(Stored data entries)
.....
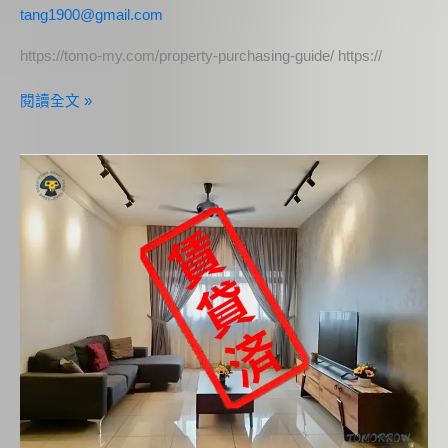
tang1900@gmail.com
https://tomo-my.com/property-purchasing-guide/ https://
閱讀全文 »
メ
リ
デ
ィ
ン
＠
メ
デ
ィ
ニ
3LDK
.....
EXERCISE DESCRIPTION: Without the pictures, retype each line of the records above exactly.

ANSWER BELOW:
tang1900@gmail.com
https://tomo-my.com/property-purchasing-guide/ https://
閱讀全文 »
メ
リ
デ
ィ
ン
＠
メ
デ
ィ
ニ
3LDK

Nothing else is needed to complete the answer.